A love story turned sour. This folklore says the world started in romance but ended in fierce rebellion. Like many Philippine history events that started in the invader’s love for the islands and how the natives rebelled against it.

According to this tale, long before anything was created save sea and sky, two gods ruled: Maguayan and Kaptan. The first had a daughter, which was the sea, and the second a son, the wind. Maguayan’s daughter was Lidagat, Kaptan’s son was Lihangin. The gods agreed to their marriage.

Sea and Wind had 4 kids: Likalibutan, Liadlao, and Libulan were boys and Lisuga was a girl. The folklore says Likabutan, the eldest son’s body was of rock. He was brave and very strong. Liadlao’s body was of gold. He was a happy kid. Libulan’s was of copper—he was weak and timid. Lisuga, the girl, was of pure silver. She was a gentle, sweet girl.

The parents, Wind and Sea, died. So Likabutan, took charge of wind control. The tale says grandpas Maguayan and Kaptan reared the growing siblings.

Likabutan, turned power greedy and sought to challenge grandpa Kaptan, the sky god. He tried to enlist his brothers’ help, which they gave reluctantly.

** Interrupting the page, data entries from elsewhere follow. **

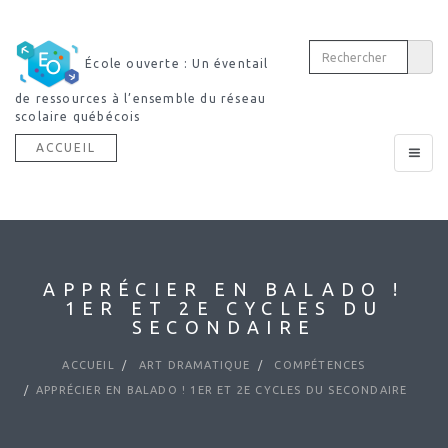
École ouverte : Un éventail
de ressources à l’ensemble du réseau
scolaire québécois
ACCUEIL
Toggle
navigat
APPRÉCIER EN BALADO !
1ER ET 2E CYCLES DU
SECONDAIRE
ACCUEIL
ART DRAMATIQUE
COMPÉTENCES
APPRÉCIER EN BALADO ! 1ER ET 2E CYCLES DU SECONDAIRE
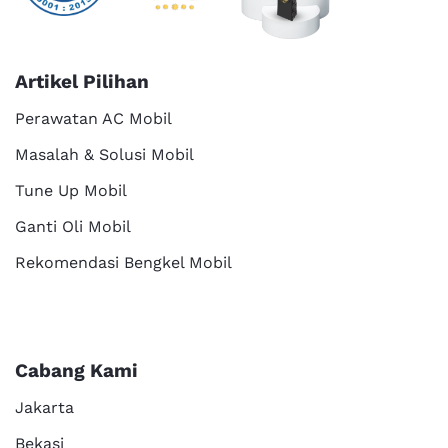
Artikel Pilihan
Perawatan AC Mobil
Masalah & Solusi Mobil
Tune Up Mobil
Ganti Oli Mobil
Rekomendasi Bengkel Mobil
Cabang Kami
Jakarta
Bekasi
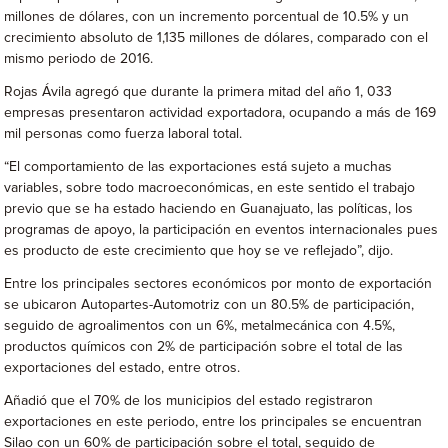
millones de dólares, con un incremento porcentual de 10.5% y un
crecimiento absoluto de 1,135 millones de dólares, comparado con el
mismo periodo de 2016.
Rojas Ávila agregó que durante la primera mitad del año 1, 033
empresas presentaron actividad exportadora, ocupando a más de 169
mil personas como fuerza laboral total.
“El comportamiento de las exportaciones está sujeto a muchas
variables, sobre todo macroeconómicas, en este sentido el trabajo
previo que se ha estado haciendo en Guanajuato, las políticas, los
programas de apoyo, la participación en eventos internacionales pues
es producto de este crecimiento que hoy se ve reflejado”, dijo.
Entre los principales sectores económicos por monto de exportación
se ubicaron Autopartes-Automotriz con un 80.5% de participación,
seguido de agroalimentos con un 6%, metalmecánica con 4.5%,
productos químicos con 2% de participación sobre el total de las
exportaciones del estado, entre otros.
Añadió que el 70% de los municipios del estado registraron
exportaciones en este periodo, entre los principales se encuentran
Silao con un 60% de participación sobre el total, seguido de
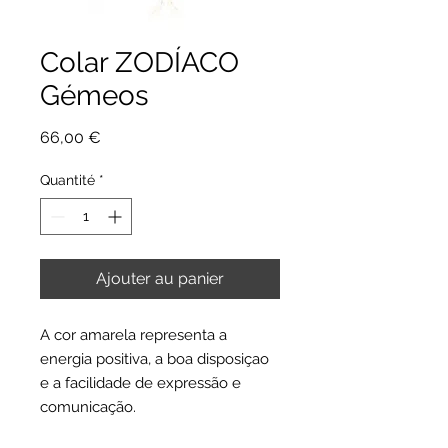
Colar ZODÍACO
Gémeos
Prix
66,00 €
Quantité
*
Ajouter au panier
A cor amarela representa a
energia positiva, a boa disposiçao
e a facilidade de expressão e
comunicação.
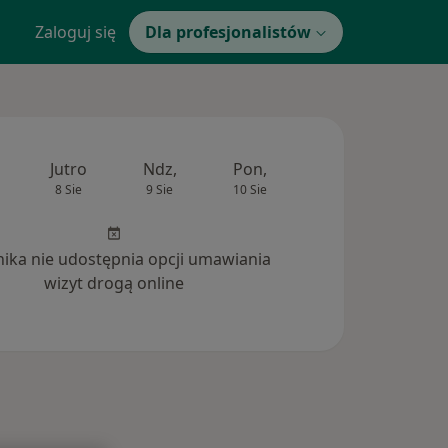
Zaloguj się
Dla profesjonalistów
Jutro
Ndz,
Pon,
Wt,
Śr,
8 Sie
9 Sie
10 Sie
11 Sie
12 Si
inika nie udostępnia opcji umawiania
wizyt drogą online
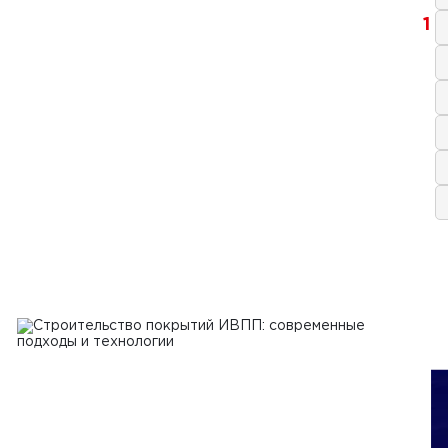
1
2025 г.
тельство площадок для
лотных авиационных систем:
логии, требования и перспективы
Ь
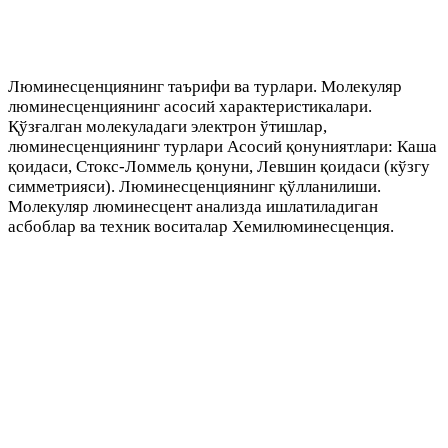
Люминесценциянинг таърифи ва турлари. Молекуляр
люминесценциянинг асосий характеристикалари.
Қўзғалган молекуладаги электрон ўтишлар,
люминесценциянинг турлари Асосий қонуниятлари: Каша
қоидаси, Стокс-Ломмель қонуни, Левшин қоидаси (кўзгу
симметрияси). Люминесценциянинг қўлланилиши.
Молекуляр люминесцент анализда ишлатиладиган
асбоблар ва техник воситалар Хемилюминесценция.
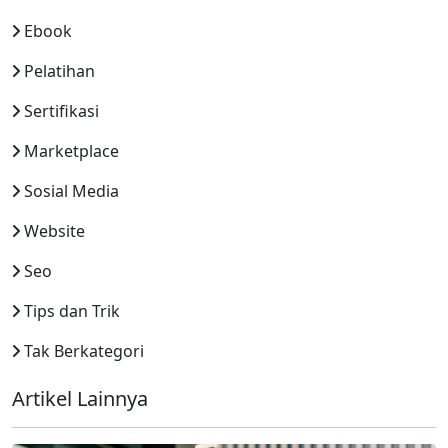
Ebook
Pelatihan
Sertifikasi
Marketplace
Sosial Media
Website
Seo
Tips dan Trik
Tak Berkategori
Artikel Lainnya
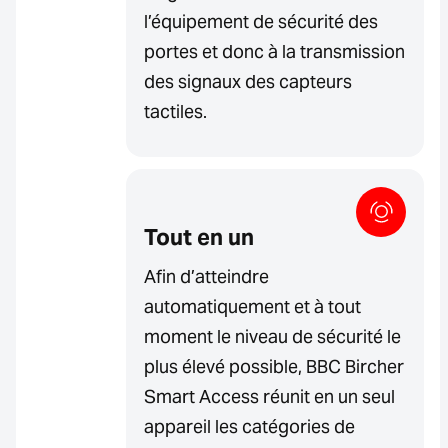
l’équipement de sécurité des
portes et donc à la transmission
des signaux des capteurs
tactiles.
Tout en un
Afin d’atteindre
automatiquement et à tout
moment le niveau de sécurité le
plus élevé possible, BBC Bircher
Smart Access réunit en un seul
appareil les catégories de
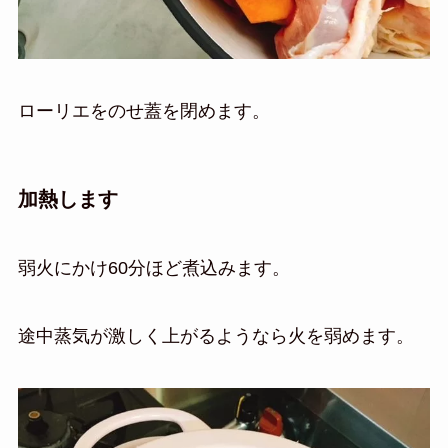
ローリエをのせ蓋を閉めます。
加熱します
弱火にかけ60分ほど煮込みます。
途中蒸気が激しく上がるようなら火を弱めます。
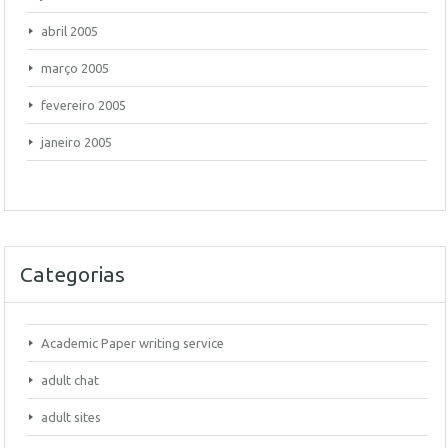
abril 2005
março 2005
fevereiro 2005
janeiro 2005
Categorias
Academic Paper writing service
adult chat
adult sites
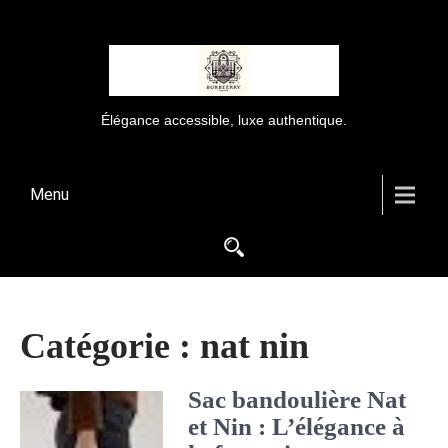
Élégance accessible, luxe authentique.
Menu
Catégorie :
nat nin
Sac bandoulière Nat
et Nin : L’élégance à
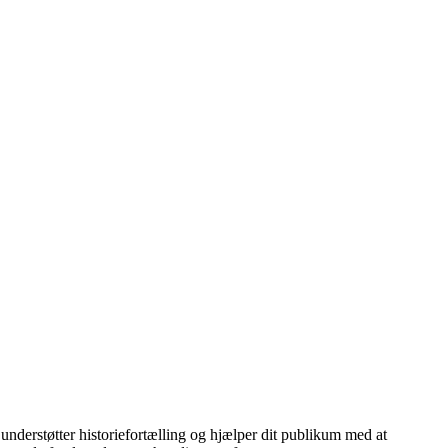
understøtter historiefortælling og hjælper dit publikum med at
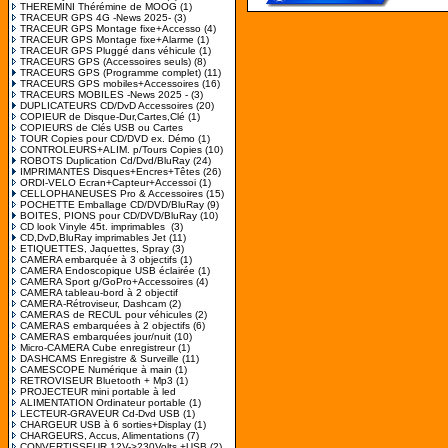
THEREMINI Thérémine de MOOG
(1)
TRACEUR GPS 4G -News 2025-
(3)
TRACEUR GPS Montage fixe+Accesso
(4)
TRACEUR GPS Montage fixe+Alarme
(1)
TRACEUR GPS Pluggé dans véhicule
(1)
TRACEURS GPS (Accessoires seuls)
(8)
TRACEURS GPS (Programme complet)
(11)
TRACEURS GPS mobiles+Accessoires
(16)
TRACEURS MOBILES -News 2025 -
(3)
DUPLICATEURS CD/DvD Accessoires
(20)
COPIEUR de Disque-Dur,Cartes,Clé
(1)
COPIEURS de Clés USB ou Cartes
TOUR Copies pour CD/DVD ex. Démo
(1)
CONTROLEURS+ALIM. p/Tours Copies
(10)
ROBOTS Duplication Cd/Dvd/BluRay
(24)
IMPRIMANTES Disques+Encres+Têtes
(26)
ORDI-VELO Ecran+Capteur+Accessoi
(1)
CELLOPHANEUSES Pro & Accessoires
(15)
POCHETTE Emballage CD/DVD/BluRay
(9)
BOITES, PIONS pour CD/DVD/BluRay
(10)
CD look Vinyle 45t. imprimables
(3)
CD,DvD,BluRay imprimables Jet
(11)
ETIQUETTES, Jaquettes, Spray
(3)
CAMERA embarquée à 3 objectifs
(1)
CAMERA Endoscopique USB éclairée
(1)
CAMERA Sport g/GoPro+Accessoires
(4)
CAMERA tableau-bord à 2 objectif
CAMERA-Rétroviseur, Dashcam
(2)
CAMERAS de RECUL pour véhicules
(2)
CAMERAS embarquées à 2 objectifs
(6)
CAMERAS embarquées jour/nuit
(10)
Micro-CAMERA Cube enregistreur
(1)
DASHCAMS Enregistre & Surveille
(11)
CAMESCOPE Numérique à main
(1)
RETROVISEUR Bluetooth + Mp3
(1)
PROJECTEUR mini portable à led
ALIMENTATION Ordinateur portable
(1)
LECTEUR-GRAVEUR Cd-Dvd USB
(1)
CHARGEUR USB à 6 sorties+Display
(1)
CHARGEURS, Accus, Alimentations
(7)
CONVERTISSEUR 12V->230Volts +USB
(2)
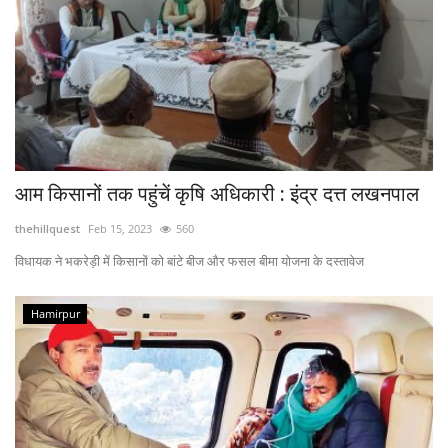
आम किसानों तक पहुंचें कृषि अधिकारी : इंद्र दत्त लखनपाल
thehillquest
Feb 15, 2023
560
विधायक ने भकरेड़ी में किसानों को बांटे बीज और फसल बीमा योजना के दस्तावेज
Hamirpur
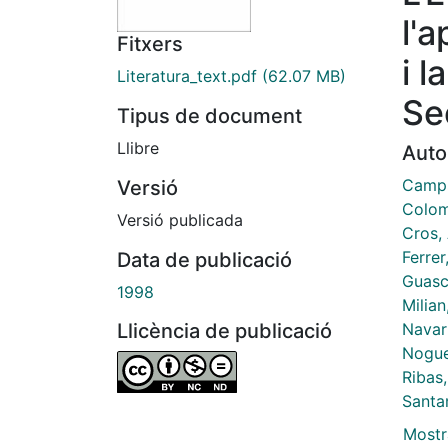
l'
Fitxers
i l
Literatura_text.pdf
(62.07 MB)
Se
Tipus de document
Llibre
Auto
Camps
Versió
Colom
Versió publicada
Cros,
Ferrer
Data de publicació
Guasc
1998
Milian
Navar
Llicència de publicació
Nogue
Ribas
Santa
Mostr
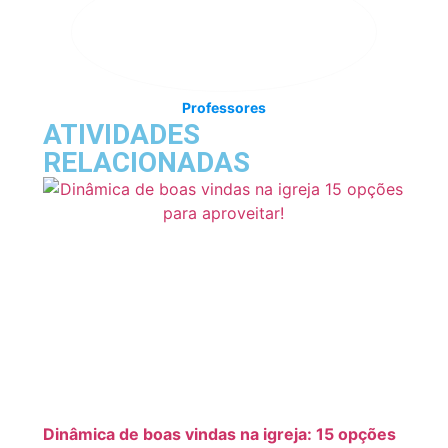
Professores
ATIVIDADES
RELACIONADAS
Dinâmica de boas vindas na igreja: 15 opções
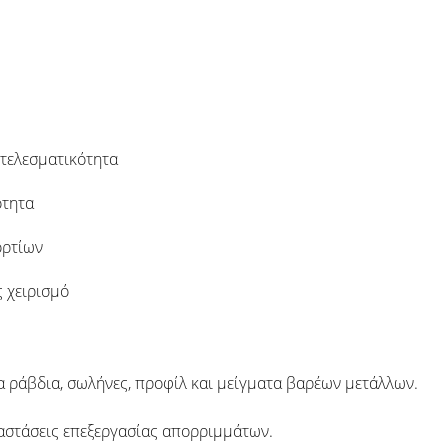
οτελεσματικότητα
ότητα
ορτίων
 χειρισμό
α ράβδια, σωλήνες, προφίλ και μείγματα βαρέων μετάλλων.
καταστάσεις επεξεργασίας απορριμμάτων.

Soon the trio was storming the heavens.

But they couldn’t topple the steel gate that barred their way. Likabutan, summoned enough wind power and blew the thing down. The tale adds that this so infuriated grandpa Kaptan that he struck them with a bolt of lightning each.

Libulan the copper and Liadlao the gold both melted into balls, turning into “moon” and “sun” respectively. The folklore continues that Likabutan was demolished into huge pieces and fell in the sea. His shattered body became “land.” Lisuga, their sister, wasn’t spared either. A lightning bolt shattered her into tiny silver pieces which became “stars.”

Later, the tale adds, out of a bamboo tree a man and woman came out. Later they had offspring. Their youngest, Pandaguan, was fierce and adventurous. He caught a big shark, thought it was a god, and adored it. Later, it made him think he was a god-conqueror, so he turned on the two gods. Angry they sent him a low-voltage lightning–just enough to get him back to his right senses. The folklore says that burned him black. From his darkened body came Negritos.

This folklore certainly mirrors how Filipino folks saw life around them. This affected some of their values and character—a romantic and adventurous people. Even tales attest to that.